An exact transcription of the records is required, minus any images.

• **The records**:

*** Block opens ***

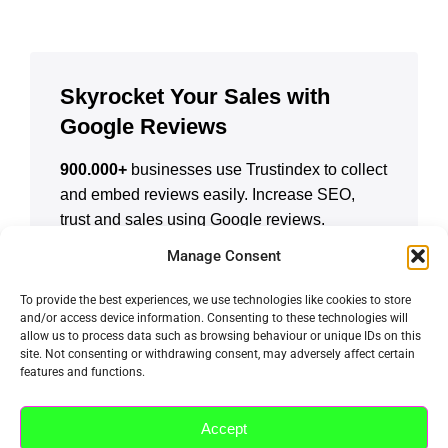
Skyrocket Your Sales with
Google Reviews
900.000+
businesses use Trustindex to collect
and embed reviews easily. Increase SEO,
trust and sales using Google reviews.
Manage Consent
CREATE A FREE ACCOUNT
To provide the best experiences, we use technologies like cookies to store
and/or access device information. Consenting to these technologies will
allow us to process data such as browsing behaviour or unique IDs on this
site. Not consenting or withdrawing consent, may adversely affect certain
features and functions.
Accept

*** Block closes ***

• **Answer box**:
Skyrocket Your Sales with
Google Reviews
900.000+
businesses use Trustindex to collect
and embed reviews easily. Increase SEO,
trust and sales using Google reviews.
Manage Consent
CREATE A FREE ACCOUNT
To provide the best experiences, we use technologies like cookies to store
and/or access device information. Consenting to these technologies will
allow us to process data such as browsing behaviour or unique IDs on this
site. Not consenting or withdrawing consent, may adversely affect certain
features and functions.
Accept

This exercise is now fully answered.